Spectral Test of the MIXMAX Random Number Generators

An important statistical test on the pseudo-random number generators is called the spectral test. The test is aimed at answering the question of distribution of the generated pseudo-random vectors in dimensions $d$ that are larger than the genuine dimension of a generator $N$. In particular, the default MIXMAX generators have various dimensions: $N=8,17,240$ and higher. Therefore the spectral test is important to perform in dimensions $d > 8$ for $N=8$ generator, $d> 17$ for $N=17$ and $d> 240$ for $N=240$ generator. These tests have been performed by L'Ecuyer and collaborators.
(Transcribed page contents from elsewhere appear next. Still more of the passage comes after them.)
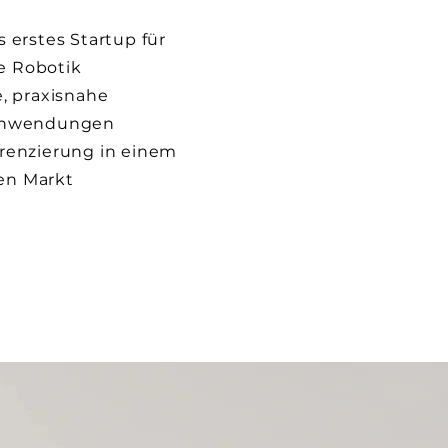
s erstes Startup für
e Robotik
e, praxisnahe
eanwendungen
renzierung in einem
en Markt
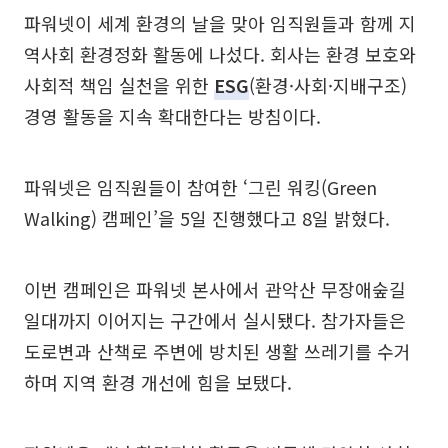
파워넷이 세계 환경의 날을 맞아 임직원들과 함께 지
역사회 환경정화 활동에 나섰다. 회사는 환경 보호와
사회적 책임 실천을 위한
ESG
(환경·사회·지배구조)
경영 활동을 지속 확대한다는 방침이다.
파워넷은 임직원들이 참여한 ‘그린 워킹(Green
Walking) 캠페인’을 5일 진행했다고 8일 밝혔다.
이번 캠페인은 파워넷 본사에서 관악산 무장애숲길
일대까지 이어지는 구간에서 실시됐다. 참가자들은
도로변과 산책로 주변에 방치된 생활 쓰레기를 수거
하며 지역 환경 개선에 힘을 보탰다.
When $d > N$ the vectors of the generated numbers fall into the parallel hyperplanes and the distances between them can be larger than the genuine "resolution" of the MIXMAX generators, which is $ l=2^{-61}$. The aim of this article is to further study the spectral properties of the MIXMAX generators, to investigate the dependence of the spectral properties of the MIXMAX generators as a function of their internal parameters and in particular their dependence on the parameter $m$. We found that the best spectral properties are realized when $m$ is between $2^{24}$ and $2^{36}$, a range which is inclusive of the value of the $N=17$ generator. We also provide the alternative parameters for the generators, $N=8$ and $N=240$ with $m$ in this optimised range.